Instructions for the task>
Print exactly the line that contains "انها مزودة باحدث" along with every line beneath it to the end of the records below, and omit pictures.

◆ ◆ ◆ ◆ ◆

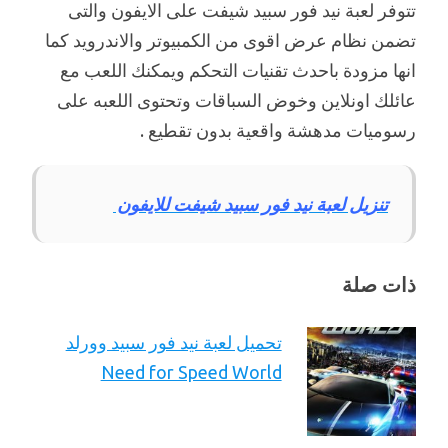
تتوفر لعبة نيد فور سبيد شيفت على الايفون والتى
تضمن نظام عرض اقوى من الكمبيوتر والاندرويد كما
انها مزودة باحدث تقنيات التحكم ويمكنك اللعب مع
عائلك اونلاين وخوض السباقات وتحتوى اللعبه على
رسوميات مدهشة واقعية بدون تقطيع .
تنزيل لعبة نيد فور سبيد شيفت للايفون
ذات صلة
تحميل لعبة نيد فور سبيد وورلد
Need for Speed World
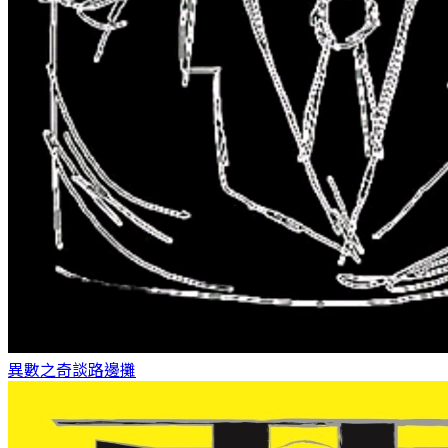
異數之奇談
路邊攤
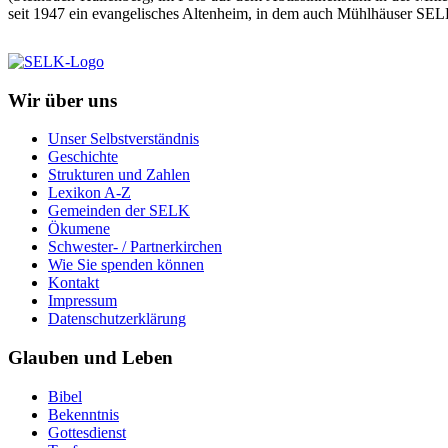
seit 1947 ein evangelisches Altenheim, in dem auch Mühlhäuser SELK
Wir über uns
Unser Selbstverständnis
Geschichte
Strukturen und Zahlen
Lexikon A-Z
Gemeinden der SELK
Ökumene
Schwester- / Partnerkirchen
Wie Sie spenden können
Kontakt
Impressum
Datenschutzerklärung
Glauben und Leben
Bibel
Bekenntnis
Gottesdienst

◆ ◆ ◆ ◆ ◆

Answer for the task>
انها مزودة باحدث تقنيات التحكم ويمكنك اللعب مع
عائلك اونلاين وخوض السباقات وتحتوى اللعبه على
رسوميات مدهشة واقعية بدون تقطيع .
تنزيل لعبة نيد فور سبيد شيفت للايفون
ذات صلة
تحميل لعبة نيد فور سبيد وورلد
Need for Speed World
異數之奇談
路邊攤
seit 1947 ein evangelisches Altenheim, in dem auch Mühlhäuser SELK
Wir über uns
Unser Selbstverständnis
Geschichte
Strukturen und Zahlen
Lexikon A-Z
Gemeinden der SELK
Ökumene
Schwester- / Partnerkirchen
Wie Sie spenden können
Kontakt
Impressum
Datenschutzerklärung
Glauben und Leben
Bibel
Bekenntnis
Gottesdienst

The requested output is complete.